Partiamo col dire che la banca guadagna due volte con un prodotto come quello del conto corrente: da una parte fa pagare un canone al correntista per la gestione del prodotto, dall'altra investe quel denaro per fare affari attraverso la concessione di mutui immobiliari e finanziamenti.

In cambio il correntista ha soltanto un tasso d'interesse che ogni anno diventa sempre più misero e talvolta per niente conveniente. C'è da dire, inoltre, che in Italia le spese di gestione del conto corrente sono al di sopra della media europea: mentre in Italia il costo medio è pari a 347 euro annui, la media europea si aggira intorno alle 114 euro annui.

In più, è stato riscontrato che i nuovi conti correnti sono più costosi di quelli degli anni passati e questa differenza è dovuta principalmente ai servizi aggiuntivi forniti: per queste ragioni, alcuni istituti di credito stanno puntando a suddividere il conto in due parti, quello gratuito per chi preferisce gestire il proprio conto online e quello a pagamento che si usa anche nella filiale di riferimento.

Un altro problema legato al conto corrente è quello di capire a quanto effettivamente ammontano le spese: in aiuto a tutti i nuovi correntisti viene l'Isc, l'Indice sintetico di costo.
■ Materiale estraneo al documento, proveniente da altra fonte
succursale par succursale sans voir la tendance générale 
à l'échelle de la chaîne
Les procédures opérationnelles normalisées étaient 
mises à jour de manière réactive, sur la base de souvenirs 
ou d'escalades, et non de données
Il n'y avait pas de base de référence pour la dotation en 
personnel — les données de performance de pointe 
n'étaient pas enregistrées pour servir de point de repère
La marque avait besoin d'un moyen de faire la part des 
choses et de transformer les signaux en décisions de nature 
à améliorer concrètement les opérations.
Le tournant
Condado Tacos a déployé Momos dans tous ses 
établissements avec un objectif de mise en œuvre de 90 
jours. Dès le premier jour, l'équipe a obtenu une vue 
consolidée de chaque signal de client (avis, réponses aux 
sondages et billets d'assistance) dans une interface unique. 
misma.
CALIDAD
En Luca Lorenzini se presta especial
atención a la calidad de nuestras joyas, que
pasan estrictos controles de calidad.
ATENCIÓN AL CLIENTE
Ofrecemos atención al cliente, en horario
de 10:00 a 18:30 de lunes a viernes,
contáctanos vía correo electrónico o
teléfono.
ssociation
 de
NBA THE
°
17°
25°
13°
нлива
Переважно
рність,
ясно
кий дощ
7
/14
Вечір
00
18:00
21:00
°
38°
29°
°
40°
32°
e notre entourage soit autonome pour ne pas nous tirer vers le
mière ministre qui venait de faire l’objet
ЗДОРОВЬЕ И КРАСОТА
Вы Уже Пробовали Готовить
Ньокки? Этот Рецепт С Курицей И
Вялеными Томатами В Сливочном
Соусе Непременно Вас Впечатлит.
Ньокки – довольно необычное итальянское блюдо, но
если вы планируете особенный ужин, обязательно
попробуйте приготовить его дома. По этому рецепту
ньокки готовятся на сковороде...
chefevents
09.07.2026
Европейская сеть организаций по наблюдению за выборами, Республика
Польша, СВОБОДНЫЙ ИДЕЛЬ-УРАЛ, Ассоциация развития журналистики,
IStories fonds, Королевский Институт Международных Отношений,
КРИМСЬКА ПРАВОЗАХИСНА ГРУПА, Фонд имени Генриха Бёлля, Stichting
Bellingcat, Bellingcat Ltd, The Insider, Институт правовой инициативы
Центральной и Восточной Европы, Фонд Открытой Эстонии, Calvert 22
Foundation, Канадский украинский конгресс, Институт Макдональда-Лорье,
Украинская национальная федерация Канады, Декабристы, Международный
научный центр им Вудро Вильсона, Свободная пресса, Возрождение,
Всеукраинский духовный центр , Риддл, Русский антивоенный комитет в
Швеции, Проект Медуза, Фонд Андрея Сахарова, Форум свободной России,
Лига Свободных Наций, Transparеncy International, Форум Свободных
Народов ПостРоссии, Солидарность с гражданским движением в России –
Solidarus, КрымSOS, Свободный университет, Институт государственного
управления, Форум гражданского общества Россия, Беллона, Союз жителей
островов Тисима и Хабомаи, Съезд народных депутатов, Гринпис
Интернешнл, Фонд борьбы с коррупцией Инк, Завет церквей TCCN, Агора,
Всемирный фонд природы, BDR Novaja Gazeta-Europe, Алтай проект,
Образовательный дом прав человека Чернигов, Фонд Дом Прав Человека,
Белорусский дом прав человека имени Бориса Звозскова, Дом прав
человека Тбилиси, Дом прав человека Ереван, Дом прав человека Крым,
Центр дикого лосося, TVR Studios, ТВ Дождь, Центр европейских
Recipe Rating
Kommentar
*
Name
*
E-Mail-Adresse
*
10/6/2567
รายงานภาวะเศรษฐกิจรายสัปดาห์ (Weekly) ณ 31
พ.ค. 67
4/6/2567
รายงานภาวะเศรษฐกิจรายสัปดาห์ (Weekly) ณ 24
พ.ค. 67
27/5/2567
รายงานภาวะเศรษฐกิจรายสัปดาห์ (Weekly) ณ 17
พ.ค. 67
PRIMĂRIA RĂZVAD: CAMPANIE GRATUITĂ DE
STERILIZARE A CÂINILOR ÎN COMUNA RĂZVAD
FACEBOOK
L'Isc indica la spesa complessiva annua necessaria per gestire un deposito bancario e che varia a seconda del cliente della banca (giovani, famiglie, pensionati) e del numero delle operazioni che si effettuano ogni anno.

Prima di aprire un conto corrente è opportuno informarsi sulla reputazione e sui costi del conto corrente, scegliere sulla base delle proprie esigenze, partendo dai servizi che si usano di più, richiedere una copia del contratto e prendersi il tempo necessario per la firma.

Inoltre, chi non è soddisfatto del proprio conto corrente può cambiarlo: è opportuno ricordare che la chiusura del conto è gratuita e nel disegno di legge collegato alla legge di stabilità del governo Letta ogni cliente può spostarsi liberamente da un istituto di credito ad un altro che offre condizioni migliori, senza che questo trasferimento comporti delle spese.